SAUDI Arabia has seized on a series of stolen British university emails to become the first country to cast doubt on the consensus about man-made climate change ahead of next week's Copenhagen summit.
The world's largest oil exporter claims the emails stolen from researchers at the University of East Anglia undermine the scientific case that human activity is overheating the planet.
Britain's Cabinet Secretary for Climate Change, Ed Miliband, yesterday said it was "absolute and utter nonsense" to suggest the controversial emails weakened the evidence about climate change.
The emails were illegally hacked from a computer system at the University of East Anglia and then stored on a Russian web server. On November 19, a computer in Saudi Arabia was used to post a link to the stolen emails on a website popular with climate change sceptics and deniers.

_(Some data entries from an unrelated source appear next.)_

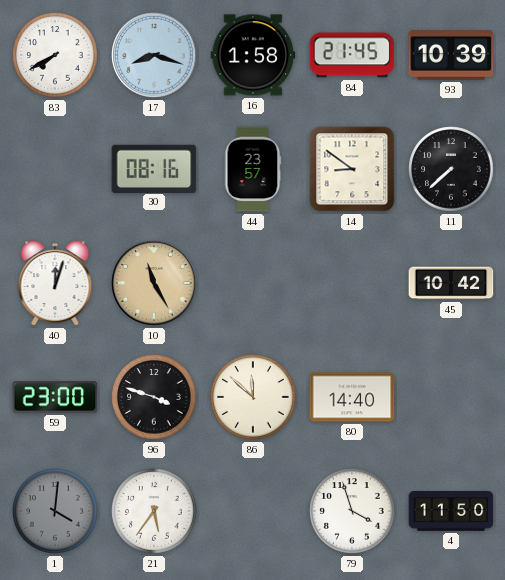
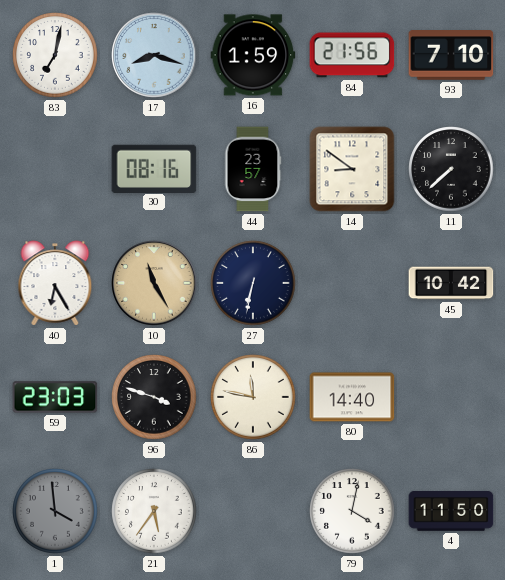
83: 7:40 -> 7:02
16: 1:58 -> 1:59
84: 21:45 -> 21:56
93: 10:39 -> 7:10
40: 12:03 -> 6:25
27: none -> 6:32
59: 23:00 -> 23:03
86: 11:52 -> 11:47
1: 4:01 -> 3:59
79: 3:57 -> 4:02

The emails, private exchanges of messages and data from climate researchers at the university, were pounced on by sceptics who said they revealed an unprofessional and combative approach towards critics of the mainstream view of climate change.
Professor Jones says the emails were "taken completely out of context" and that the university's findings on global warming are backed by at least two research centres in the US.
"One has to wonder if it is a coincidence that this email correspondence has been stolen and published at this time. This may be a concerted attempt to put a question mark over the science of climate change in the run-up to the Copenhagen talks," he said.
Saudi Arabia has long been reluctant to agree to any action to reduce carbon emissions and has only recently gone along with the 192 other governments attending the Copenhagen talks in accepting scientific evidence of man-made climate change.
But its chief Copenhagen negotiator, Mohammad al-Sabban, suggested in an interview with the BBC yesterday that there was now no longer any point in seeking an agreement to reduce emissions.
"It appears from the details . . . that there is no relationship whatsoever between human activities and climate change," he said.
"Climate is changing . . . but for natural and not human-induced reasons. So whatever the international community does to reduce greenhouse gas emissions will have no effect on the climate's natural variability."
His government might be prepared to take "no cost" measures to control emissions but more drastic and painful action would be out of the question until there was "new evidence" about what was causing climate change, he said.
Mr Miliband poured scorn on such doubts when he spoke to a press briefing attended by The Weekend Australian in London shortly before the broadcast of Mr al-Sabban's comments.
"There will be people who want to jump on these emails and somehow say these disprove climate change is happening," Mr Miliband said.
"That is absolute and utter nonsense, frankly. I think it is very easy to take emails out of context.
"There is an inquiry going on in East Anglia into the precise nature of these emails and what they said but I think it is really important that we are responsible in this."